Linear Algebra

tenferro-linalg is the public tensor linalg extension of the workspace. Its role is to validate contracts, build traced and eager linalg operations, register linalg execution with the runtime, and provide optional linalg AD rules behind the autodiff feature. It is not the backend execution contract itself.

Position in the Workspace

tenferro-tensor
    TensorBackend, CPU kernels, linalg execution
        |
        v
tenferro-runtime
    traced graph runtime and extension dispatch
        |
        v
tenferro-linalg
    linalg extension API, runtime registration, and optional AD rules

Responsibilities

tenferro-linalg owns:

  • shape and option validation
  • public result structs and ergonomic APIs
  • composite lowering
  • traced extension op payloads and runtime registration
  • optional eager helpers and linalg AD rules behind autodiff

tenferro-linalg does not own:

  • backend-specific kernel interfaces
  • CPU/GPU direct dispatch branches
  • standalone structural view operations
  • mandatory AD dependencies for primal-only users

Kernel Basis vs Composite API

The public API is larger than the backend kernel basis.

Kernel-oriented operations

These lower directly to TensorBackend linalg methods:

  • solve
  • solve_triangular
  • qr
  • svd
  • lu_factor
  • cholesky
  • eigen
  • eig

Composite operations

These remain in tenferro-linalg and lower through structural ops, core tensor ops, scalar/analytic ops, and the kernel basis above:

  • matrix_power
  • cond
  • tensorinv
  • tensorsolve
  • multi_dot
  • vecdot
  • vander
  • inv and structured *_ex wrappers built from solve/factorization kernels

The key rule is that public API breadth does not imply backend kernel breadth.

Shape Convention

All matrix APIs use column-major tensor layout with:

  • first two dimensions = matrix dimensions
  • remaining dimensions = batch dimensions

This is the column-major counterpart to PyTorch’s trailing matrix convention.

AD Boundary

AD formulas live in tenferro-linalg behind the autodiff feature.

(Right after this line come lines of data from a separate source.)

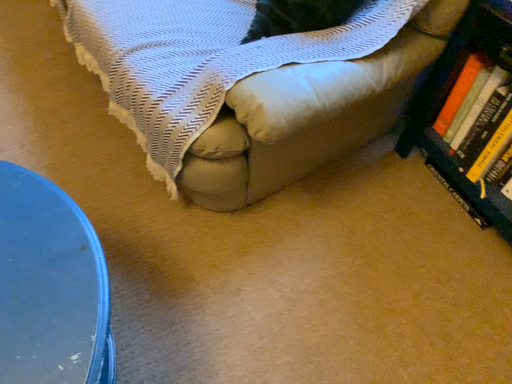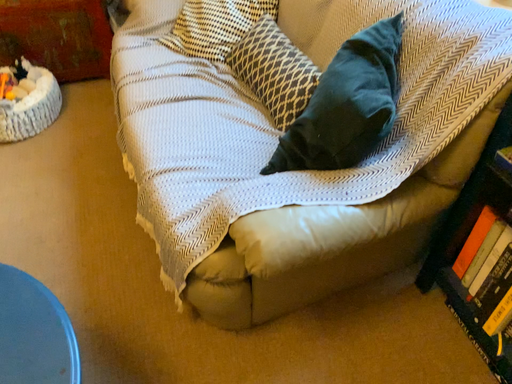 Question: How did the camera likely rotate when shooting the video?

Choices:
 (A) rotated left
 (B) rotated right

Answer: (A) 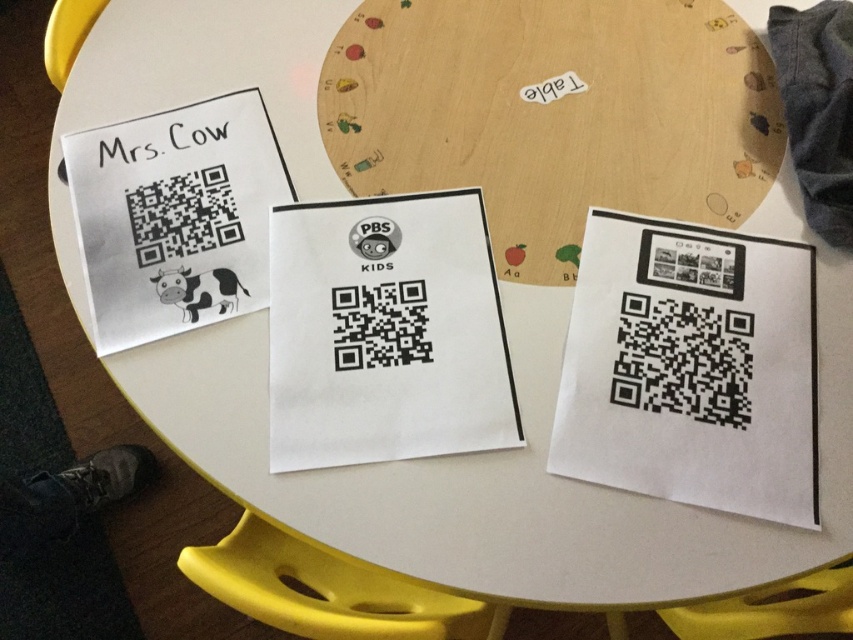 Which is above, white paper qr code at upper left or yellow plastic chair at lower left?

white paper qr code at upper left is above.

Measure the distance between point (x=231, y=244) and camera.

Point (x=231, y=244) is 79.84 centimeters away from camera.

The width and height of the screenshot is (853, 640). Identify the location of white paper qr code at upper left. (175, 216).

Is white paper qr code at upper left thinner than black paper at upper left?

In fact, white paper qr code at upper left might be wider than black paper at upper left.

Who is more distant from viewer, (254, 163) or (210, 131)?

The point (210, 131) is behind.

You are a GUI agent. You are given a task and a screenshot of the screen. Output one action in this format:
    pyautogui.click(x=<x>, y=<y>)
    Task: Click on the white paper qr code at upper left
    
    Given the screenshot: What is the action you would take?
    pyautogui.click(x=175, y=216)

Looking at this image, does yellow plastic chair at lower center appear under black paper at upper left?

Yes, yellow plastic chair at lower center is below black paper at upper left.

Locate an element on the screen. yellow plastic chair at lower center is located at coordinates (770, 611).

Is point (791, 621) positioned behind point (152, 140)?

No, it is in front of (152, 140).

In order to click on yellow plastic chair at lower center in this screenshot , I will do `click(770, 611)`.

That feature boundary is deliberate:

  • primal-only users can depend on tenferro-linalg without AD dependencies
  • AD users enable tenferro-linalg/autodiff and pass the owned rule set into an explicit tenferro_ad::AdContext
  • the process-global registration API is retained only as a compatibility bridge

Some public APIs are naturally primal-only, especially structured status/result surfaces such as factorization contracts with pivots or info metadata.

Current Implementation Status

The architectural boundary is now active rather than transitional:

  • tenferro-tensor owns backend-facing structured linalg kernels through TensorBackend
  • tenferro-linalg owns extension APIs, runtime registration, eager helpers, and feature-gated linalg differentiation rules

Current debt is mainly about capability breadth and composite coverage:

  • some composite families still bottom out in CPU-only kernels because GPU capability is not implemented yet
  • public primal parity is broader than VJP/JVP/HVP parity for several newer families
  • some structured results are intentionally primal-only

Non-Goals

tenferro-linalg is not trying to be a literal mirror of torch.linalg at the backend boundary. PyTorch-style API families may exist publicly, but backend contracts are intentionally smaller and more Rust-structured.

For the broader family-level parity and backlog view, see reference/pytorch-dense-cpu-parity.md.